In May 2014, the FASB, together with the International Accounting Standards Board, issued guidance on the recognition of revenue from contracts with customers. Under this guidance, revenue is recognized as the transfer of goods and services to customers takes place and in amounts that reflect the payment or payments that are expected to be received from the customers for those goods and services. This guidance also requires new disclosures about revenue. Revenue related to insurance and reinsurance contracts and revenue from investments are not impacted by this guidance, whereas noninsurance revenue arising from the sale of manufactured goods and services is generally included within the scope of this guidance. This guidance, and all related amendments, became effective in the first quarter of 2018 for public entities, with early adoption permitted in 2017. We adopted this guidance in the first quarter of 2018 using the modified retrospective transition approach and the implementation did not have a material impact on our results of operations and financial condition. See Note 10 to Notes to Unaudited Consolidated Financial Statements set forth in Part I, Item 1, Financial Statements of this Form 10-Q of this Form 10-Q for further information on our noninsurance revenue.
Future Application of Accounting Standards
In June 2016, the FASB issued guidance on credit losses. Under this guidance, a company is required to measure all expected credit losses on loans, reinsurance recoverables and other financial assets accounted for at cost or amortized cost, as applicable. Estimates of expected credit losses are to be based on historical experience, current conditions and reasonable and supportable forecasts. Credit losses for securities accounted for on an AFS basis are to be measured in a manner similar to GAAP as currently applied and cannot exceed the amount by which the fair value is less than the amortized cost, although the new guidance removes the length of time a security has been in an unrealized loss position as a possible indication of a credit impairment. Credit losses for all financial assets are to be recorded through an allowance for credit losses. Subsequent reversals in credit loss estimates are permitted and are to be recognized in earnings. This guidance also requires new disclosures about the significant estimates and judgments used in estimating credit losses, as well as the credit quality of financial assets. This guidance is effective in the first quarter of 2020 for public entities, with early adoption permitted. We will adopt this guidance in the first quarter of 2020. Although we expect to initially record an increase in an allowance for credit losses on certain financial assets accounted for at cost or amortized cost, we do not currently believe that the implementation will have a material impact on our results of operations and financial condition. See Note 3 to Notes to Unaudited Consolidated Financial Statements set forth in Part I, Item 1, Financial Statements of this Form 10-Q for further information on our investments. See Note 5(b) to Notes to Consolidated Financial Statements set forth in Part II, Item 8, Financial Statements and Supplementary Data of the 2018 Form 10-K for further information on our reinsurance recoverables.
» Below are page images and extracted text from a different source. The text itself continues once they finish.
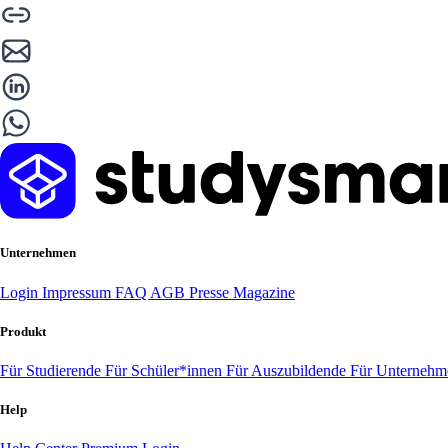
Unternehmen
Login
Impressum
FAQ
AGB
Presse
Magazine
Produkt
Für Studierende
Für Schüler*innen
Für Auszubildende
Für Unterneh
Help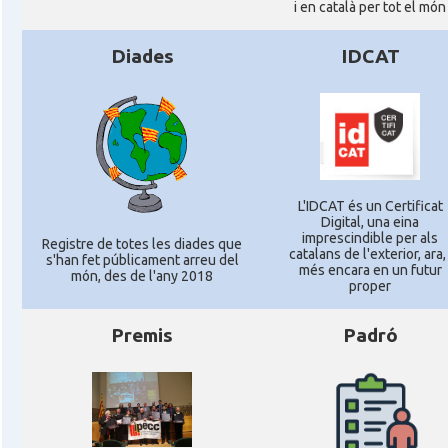
i en català per tot el món
Diades
IDCAT
L'IDCAT és un Certificat
Digital, una eina
imprescindible per als
Registre de totes les diades que
catalans de l'exterior, ara, 
s'han fet públicament arreu del
més encara en un futur
món, des de l'any 2018
proper
Premis
Padró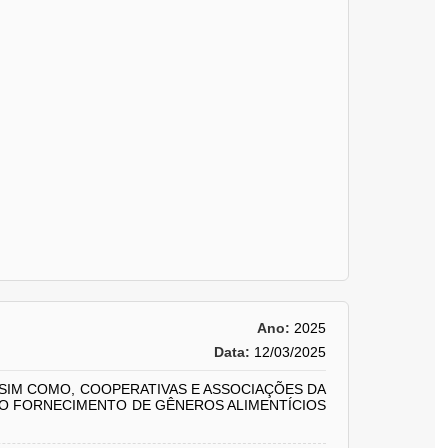
Ano:
2025
Data:
12/03/2025
SSIM COMO, COOPERATIVAS E ASSOCIAÇÕES DA
E O FORNECIMENTO DE GÊNEROS ALIMENTÍCIOS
In January 2017, the FASB issued guidance that simplifies the subsequent measurement of goodwill. Under this guidance, if an initial qualitative assessment indicates that the fair value of an operating subsidiary may be less than its carrying amount, an impairment charge is recognized for the amount by which the carrying amount of the operating subsidiary exceeds its estimated fair value. Any resulting impairment loss recognized cannot exceed the total amount of goodwill associated with the operating subsidiary. This guidance is effective in the first quarter of 2020 for public entities, with early adoption permitted. We will adopt this guidance in the first quarter of 2020 and do not currently believe that the implementation will have a material impact on our results of operations and financial condition. See Note 2 to Notes to Consolidated Financial Statements set forth in Part II, Item 8, Financial Statements and Supplementary Data of the 2018 Form 10-K for further information on our goodwill.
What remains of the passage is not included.